* _To do_:
Search each line of the data for the word "Lantas"; copy every line where it is found.

(Data entries)
-- Opening Marker --
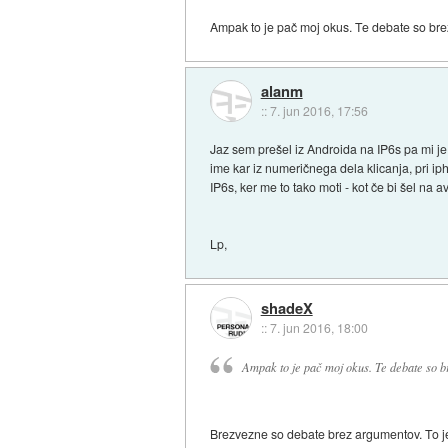
Ampak to je pač moj okus. Te debate so br
alanm
::
7. jun 2016, 17:56
Jaz sem prešel iz Androida na IP6s pa mi je m
ime kar iz numeričnega dela klicanja, pri ipho
IP6s, ker me to tako moti - kot če bi šel na a
Lp,
shadeX
::
7. jun 2016, 18:00
Ampak to je pač moj okus. Te debate so b
Brezvezne so debate brez argumentov. To je 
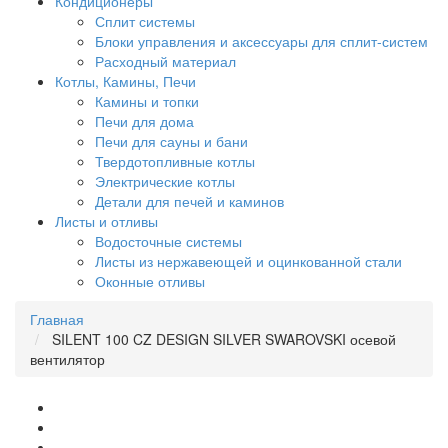
Кондиционеры
Сплит системы
Блоки управления и аксессуары для сплит-систем
Расходный материал
Котлы, Камины, Печи
Камины и топки
Печи для дома
Печи для сауны и бани
Твердотопливные котлы
Электрические котлы
Детали для печей и каминов
Листы и отливы
Водосточные системы
Листы из нержавеющей и оцинкованной стали
Оконные отливы
Главная
SILENT 100 CZ DESIGN SILVER SWAROVSKI осевой
вентилятор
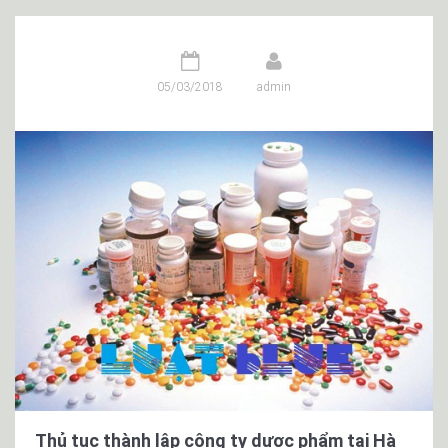
05/03/2018
admin
Thủ tục thành lập công ty dược phẩm tại Hà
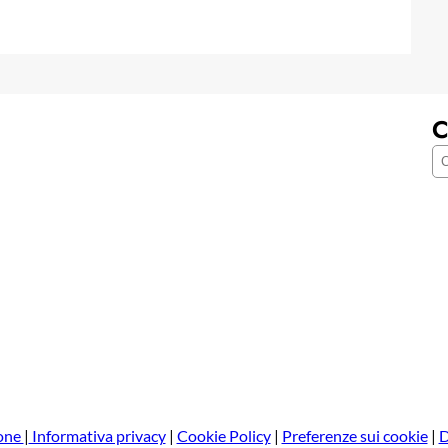
C
C
e
r
c
a
one
|
Informativa privacy
|
Cookie Policy
|
Preferenze sui cookie
|
D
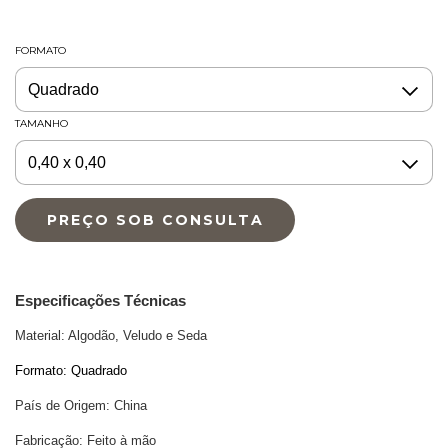
FORMATO
TAMANHO
Especificações Técnicas
Material: Algodão, Veludo e Seda
Formato: Quadrado
País de Origem: China
Fabricação: Feito à mão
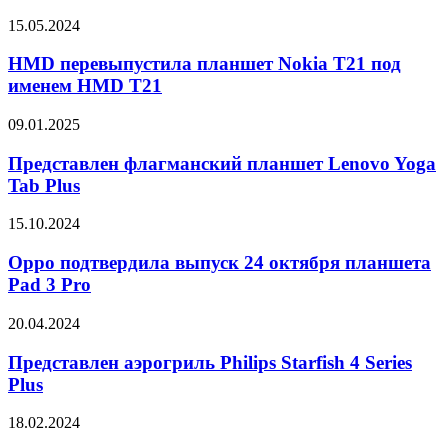
iOS
18.3
HMD
15.05.2024
для
перевыпустила
iPhone
планшет
HMD перевыпустила планшет Nokia T21 под
Nokia
именем HMD T21
T21
под
Представлен
09.01.2025
именем
флагманский
HMD
планшет
Представлен флагманский планшет Lenovo Yoga
T21
Lenovo
Tab Plus
Yoga
Tab
Oppo
15.10.2024
Plus
подтвердила
выпуск
Oppo подтвердила выпуск 24 октября планшета
24
Pad 3 Pro
октября
планшета
Представлен
20.04.2024
Pad
аэрогриль
3
Philips
Представлен аэрогриль Philips Starfish 4 Series
Pro
Starfish
Plus
4
Series
Обнаружен
18.02.2024
Plus
вирус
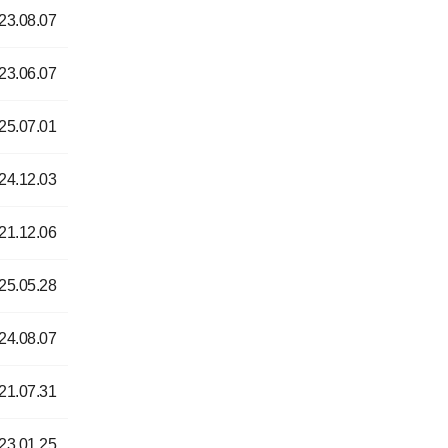
23.08.07
23.06.07
25.07.01
24.12.03
21.12.06
25.05.28
24.08.07
21.07.31
23.01.25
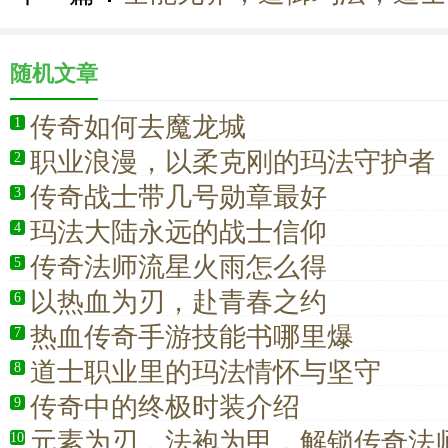
随机文章
传奇如何去魔龙城
1
职业浪漫，以柔克刚的玛法守护者​
2
传奇战士带几号勋章最好
3
玛法大陆永远的战士信仰
4
传奇法师流星火雨怎么得
5
以热血为刃，赴青春之约
6
热血传奇手游技能书哪里爆
7
道士职业里的玛法情怀与坚守
8
传奇中的终极时装介绍
9
元素为刃，法袍为甲，解锁传奇法
10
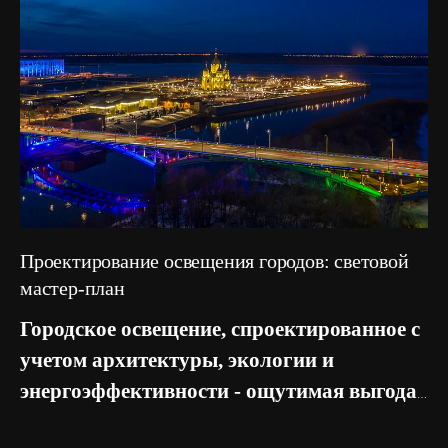
Проектирование освещения городов: световой
мастер-план
Городское освещение, спроектированное с
учетом архитектуры, экологии и
энергоэффективности - ощутимая выгода
для муниципального бюджета. Разработ...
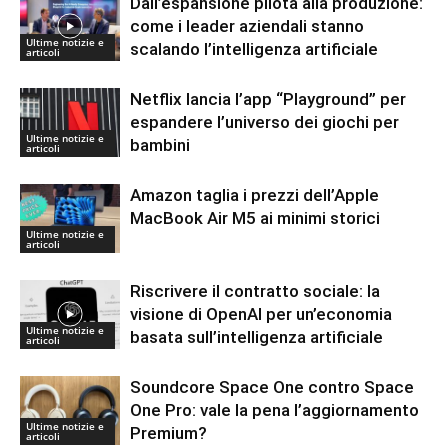
Dall’espansione pilota alla produzione:
come i leader aziendali stanno
Ultime notizie e
scalando l’intelligenza artificiale
articoli
Netflix lancia l’app “Playground” per
espandere l’universo dei giochi per
Ultime notizie e
bambini
articoli
Amazon taglia i prezzi dell’Apple
MacBook Air M5 ai minimi storici
Ultime notizie e
articoli
Riscrivere il contratto sociale: la
visione di OpenAI per un’economia
Ultime notizie e
basata sull’intelligenza artificiale
articoli
Soundcore Space One contro Space
One Pro: vale la pena l’aggiornamento
Ultime notizie e
Premium?
articoli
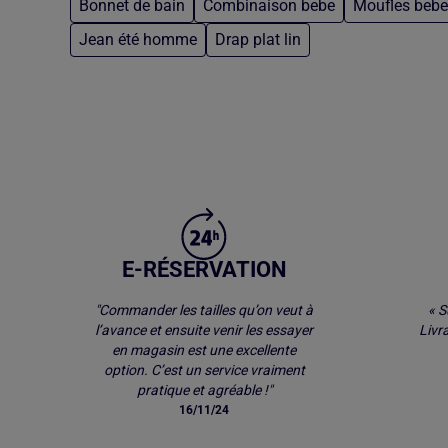
Bonnet de bain
Combinaison bebe
Moufles bebe
Jean été homme
Drap plat lin
Retour au contenu principal
E-RÉSERVATION
"Commander les tailles qu’on veut à
« S
l’avance et ensuite venir les essayer
Livr
en magasin est une excellente
option. C’est un service vraiment
pratique et agréable !"
16/11/24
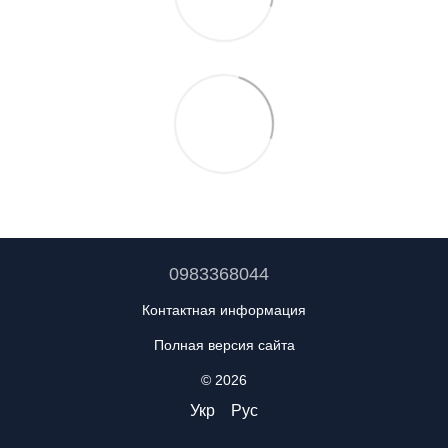
0983368044
Контактная информация
Полная версия сайта
© 2026
Укр
Рус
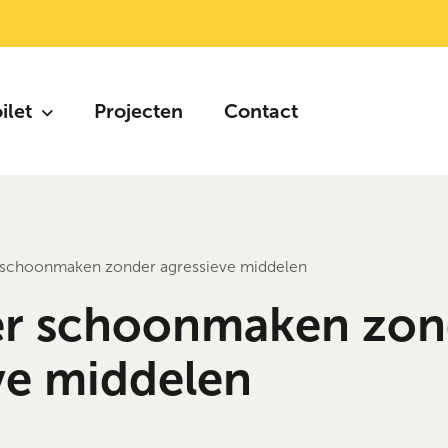
oilet
Projecten
Contact
schoonmaken zonder agressieve middelen
r schoonmaken zon
ve middelen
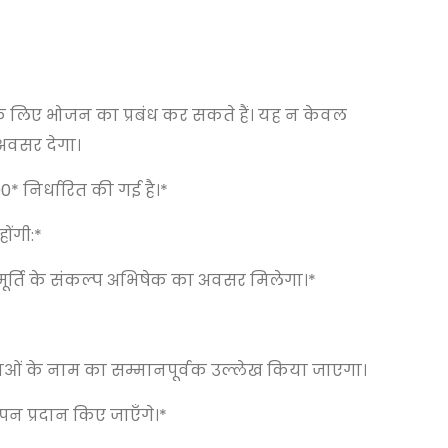
ं के लिए भोजन का प्रबंध कर सकते हैं। यह न केवल
अवसर देगा।
0* निर्धारित की गई है।*
ोंगी:*
ी मूर्ति के संकल्प अभिषेक का अवसर मिलेगा।*
ाताओं के नाम का सम्मानपूर्वक उल्लेख किया जाएगा।
न प्रदान किए जाएँगे।*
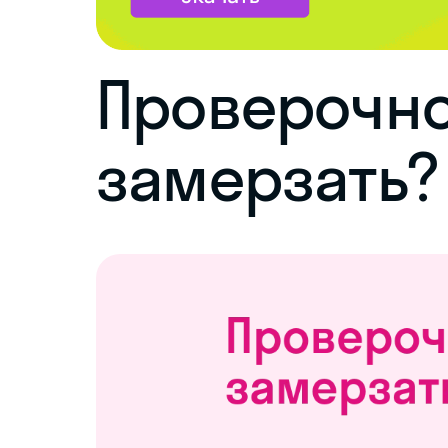
Проверочно
замерзать?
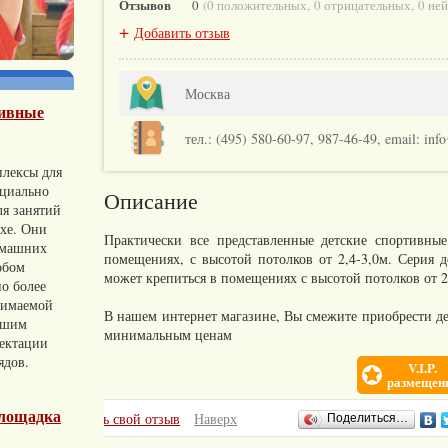
Отзывов
0
(
0 положительных
,
0 отрицательных
,
0 не
+
Добавить отзыв
Москва
тивные
тел.: (495) 580-60-97, 987-46-49, email: inf
лексы для
ециально
Описание
ля занятий
ухе. Они
Практически все представленные детские спортивны
омашних
помещениях, с высотой потолков от 2,4-3,0м. Серия 
обом
может крепиться в помещениях с высотой потолков от 2
о более
нимаемой
В нашем интернет магазине, Вы смежите приобрести д
ьшим
минимальным ценам
ектации
ядов.
V.I.P.
размещен
лощадка
Отзывы
+
Добавить свой отзыв
Наверх
Поделиться…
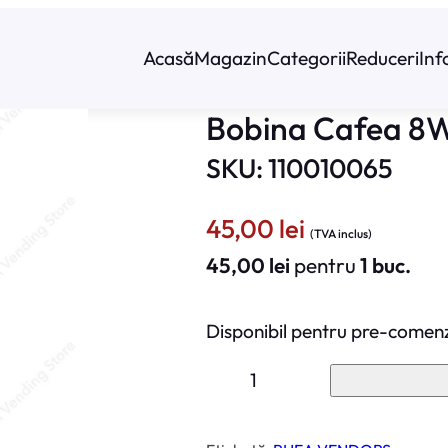
Acasă
Magazin
Categorii
Reduceri
Inf
Bobina Cafea 8W
SKU: 110010065
45,00
lei
(TVA inclus)
45,00
lei
pentru
1 buc.
Disponibil pentru pre-comen
C
a
n
t
i
t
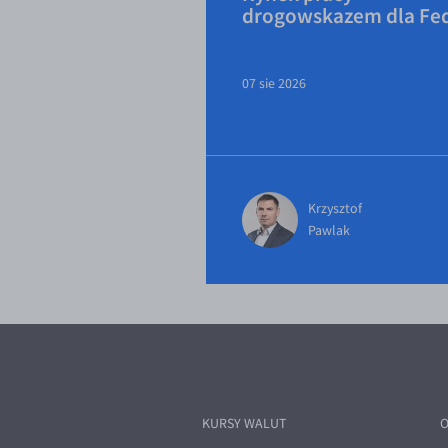
drogowskazem dla Fe
07 sie 2026
Krzysztof
Pawlak
KURSY WALUT
O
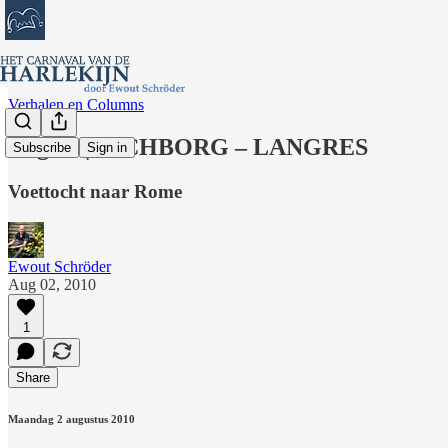
Verhalen en Columns
Dag 30 | RICHBORG – LANGRES
Subscribe
Sign in
Voettocht naar Rome
Ewout Schröder
Aug 02, 2010
1
Share
Maandag 2 augustus 2010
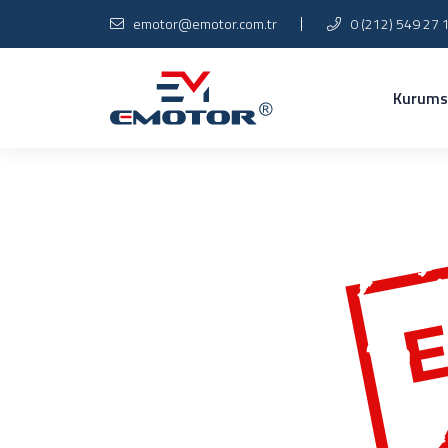
emotor@emotor.com.tr
0 (212) 549 27 
Kurums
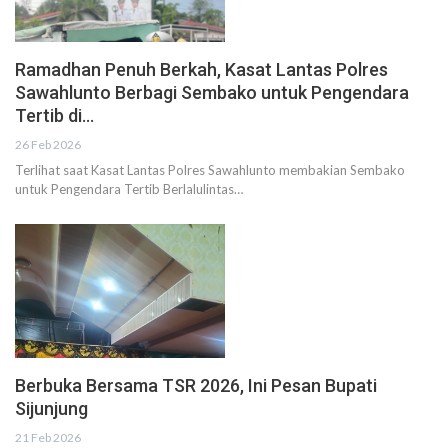
Ramadhan Penuh Berkah, Kasat Lantas Polres
Sawahlunto Berbagi Sembako untuk Pengendara
Tertib di…
26 Feb 2026
Terlihat saat Kasat Lantas Polres Sawahlunto membakian Sembako
untuk Pengendara Tertib Berlalulintas…
Berbuka Bersama TSR 2026, Ini Pesan Bupati
Sijunjung
21 Feb 2026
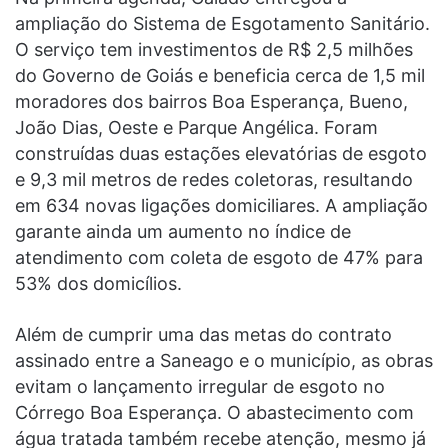
ampliação do Sistema de Esgotamento Sanitário.
O serviço tem investimentos de R$ 2,5 milhões
do Governo de Goiás e beneficia cerca de 1,5 mil
moradores dos bairros Boa Esperança, Bueno,
João Dias, Oeste e Parque Angélica. Foram
construídas duas estações elevatórias de esgoto
e 9,3 mil metros de redes coletoras, resultando
em 634 novas ligações domiciliares. A ampliação
garante ainda um aumento no índice de
atendimento com coleta de esgoto de 47% para
53% dos domicílios.
Além de cumprir uma das metas do contrato
assinado entre a Saneago e o município, as obras
evitam o lançamento irregular de esgoto no
Córrego Boa Esperança. O abastecimento com
água tratada também recebe atenção, mesmo já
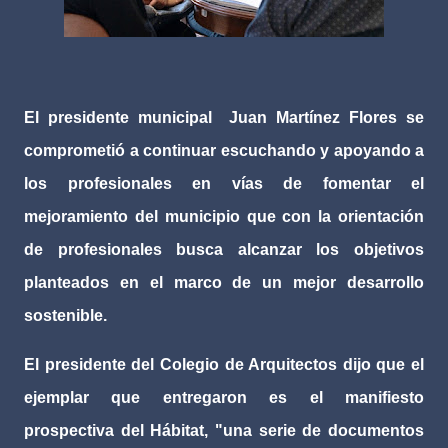
El presidente municipal
Juan Martínez Flores se
comprometió a continuar escuchando y apoyando a
los profesionales en vías de fomentar el
mejoramiento del municipio que con la orientación
de profesionales busca alcanzar los objetivos
planteados en el marco de un mejor desarrollo
sostenible.
El presidente del Colegio de Arquitectos dijo que el
ejemplar que entregaron es el manifiesto
prospectiva del Hábitat, "una serie de documentos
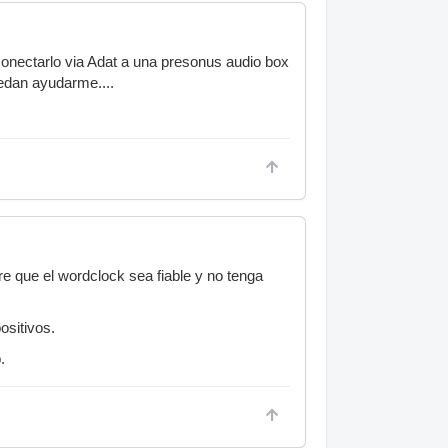
conectarlo via Adat a una presonus audio box
edan ayudarme....
re que el wordclock sea fiable y no tenga
ositivos.
.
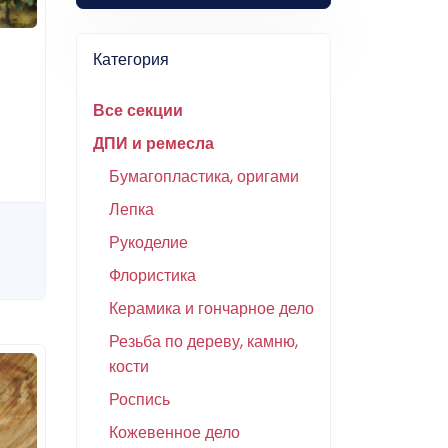
Категория
Все секции
ДПИ и ремесла
Бумагопластика, оригами
Лепка
Рукоделие
Флористика
Керамика и гончарное дело
Резьба по дереву, камню,
кости
Роспись
Кожевенное дело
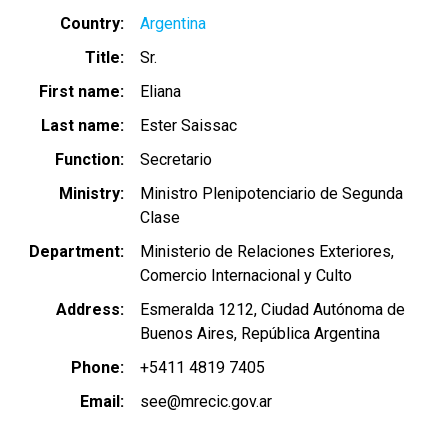
Country
Argentina
Title
Sr.
First name
Eliana
Last name
Ester Saissac
Function
Secretario
Ministry
Ministro Plenipotenciario de Segunda
Clase
Department
Ministerio de Relaciones Exteriores,
Comercio Internacional y Culto
Address
Esmeralda 1212, Ciudad Autónoma de
Buenos Aires, República Argentina
Phone
+5411 4819 7405
Email
see@mrecic.gov.ar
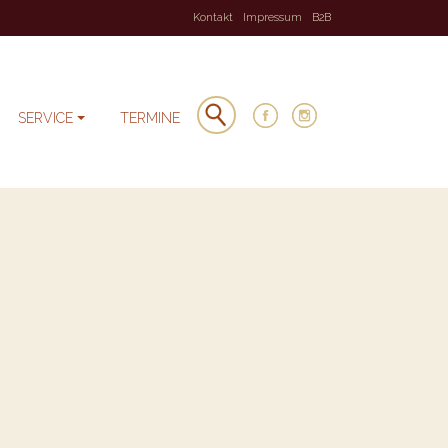
Kontakt
Impressum
B2B
SERVICE
TERMINE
-- Closing Marker --
* _Response_:
Ramadhan Penuh Berkah, Kasat Lantas Polres
Terlihat saat Kasat Lantas Polres Sawahlunto membakian Sembako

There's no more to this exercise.